While the European Union is working on the AI Act, which will require companies to disclose some model transparency, advocates argue that AI developers should be compelled to share the specifics of their training data, including the precise work used to create their AI models.
Also Read: Negative Content From ChatGPT Jailbreak Can Be a Global Threat
Conclusion
In the face of AI’s rapid advancement, copyright law is facing its most formidable challenge yet. The authors are grappling with a complex and evolving legal landscape. The outcome of ongoing copyright disputes will undoubtedly shape the future of AI-generated content and the rights of authors in this digital age.

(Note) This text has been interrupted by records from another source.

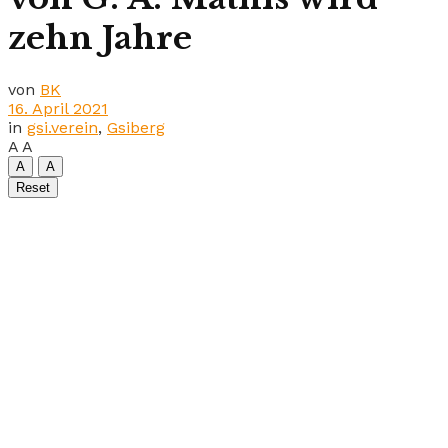
zehn Jahre
von
BK
16. April 2021
in
gsi.verein
,
Gsiberg
A
A
A
A
Reset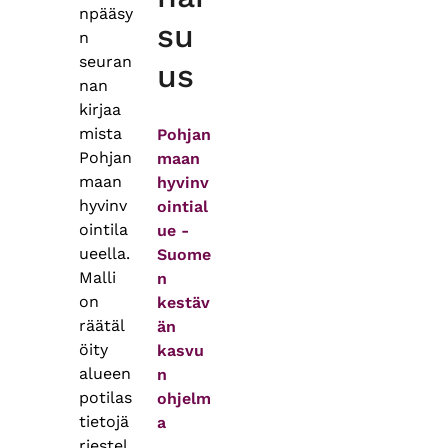
npääsy
su
n
seuran
us
nan
kirjaa
mista
Pohjan
Pohjan
maan
maan
hyvinv
hyvinv
ointial
ointila
ue -
ueella.
Suome
Malli
n
on
kestäv
räätäl
än
öity
kasvu
alueen
n
potilas
ohjelm
tietojä
a
rjestel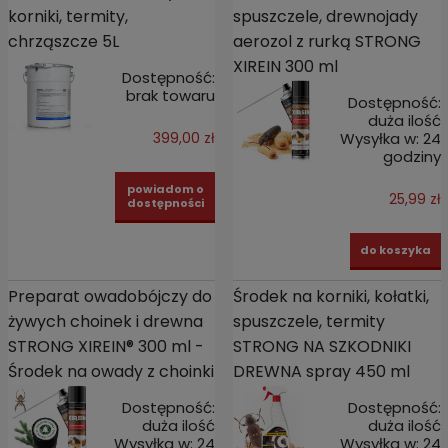
korniki, termity,
spuszczele, drewnojady
chrząszcze 5L
aerozol z rurką STRONG
XIREIN 300 ml
Dostępność:
brak towaru
Dostępność:
duża ilość
Wysyłka w:
24
399,00 zł
godziny
powiadom o
25,99 zł
dostępności
do koszyka
Preparat owadobójczy do
Środek na korniki, kołatki,
żywych choinek i drewna
spuszczele, termity
STRONG XIREIN® 300 ml -
STRONG NA SZKODNIKI
Środek na owady z choinki
DREWNA spray 450 ml
Dostępność:
Dostępność:
duża ilość
duża ilość
Wysyłka w:
24
Wysyłka w:
24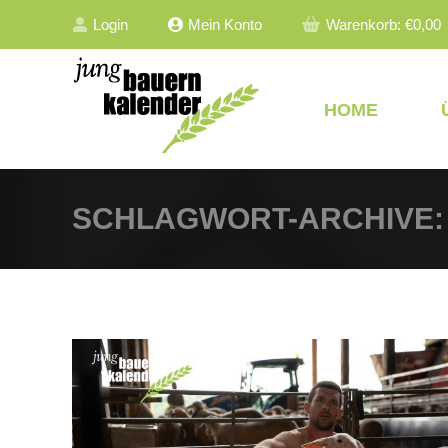
Login
Mein Konto
Warenkorb:
€
0,00
HOME
SCHLAGWORT-ARCHIVE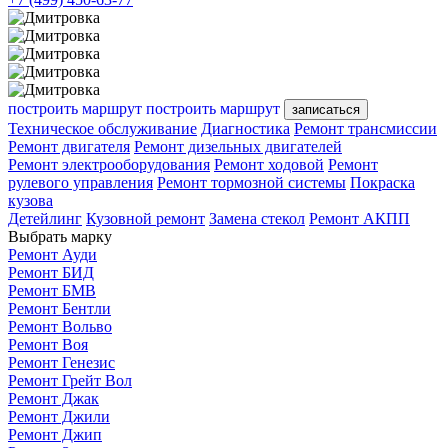
построить маршрут
построить маршрут
записаться
Техническое обслуживание
Диагностика
Ремонт трансмиссии
Ремонт двигателя
Ремонт дизельных двигателей
Ремонт электрооборудования
Ремонт ходовой
Ремонт
рулевого управления
Ремонт тормозной системы
Покраска
кузова
Детейлинг
Кузовной ремонт
Замена стекол
Ремонт АКПП
Выбрать марку
Ремонт Ауди
Ремонт БИД
Ремонт БМВ
Ремонт Бентли
Ремонт Вольво
Ремонт Воя
Ремонт Генезис
Ремонт Грейт Вол
Ремонт Джак
Ремонт Джили
Ремонт Джип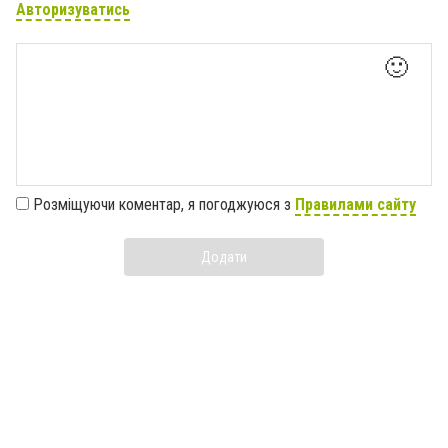
Авторизуватись
🙂
Розміщуючи коментар, я погоджуюся з
Правилами сайту
Додати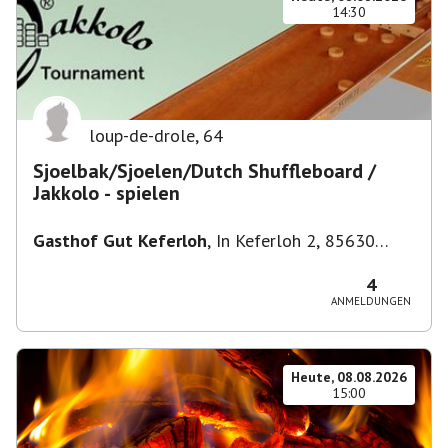
14:30
loup-de-drole
,
64
Sjoelbak/Sjoelen/Dutch Shuffleboard /
Jakkolo - spielen
Gasthof Gut Keferloh
,
In Keferloh 2, 85630
Grasbrunn, Deutschland
4
ANMELDUNGEN
Heute, 08.08.2026
15:00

Frequently Asked Questions
What Are Current Copyright Laws Regarding Work Created by Artificial Intelligence?
The copyright laws regarding AI-produced works vary by nation. For instance, in the US, the US Copyright Office does not register works created by AI without human involvement. In the UK, the UK Intellectual Property Office has adopted a similar stance.
How Can Authors Check if Their Books Are in Books3?
Authors can check if their books are in Books3 by using the search tools introduced by The Atlantic. The tool allows authors to enter their book titles or ISBNs and see if they match any of the works in the dataset.
What Are Some of the AI Models That Have Used Books3 as a Training Dataset?
The Books3 dataset comprises 183,000 books sourced from unauthorised platforms. It has been utilised by companies such as Meta (Developers of LLaMA), EleutherAI, and Bloomberg for training their language models.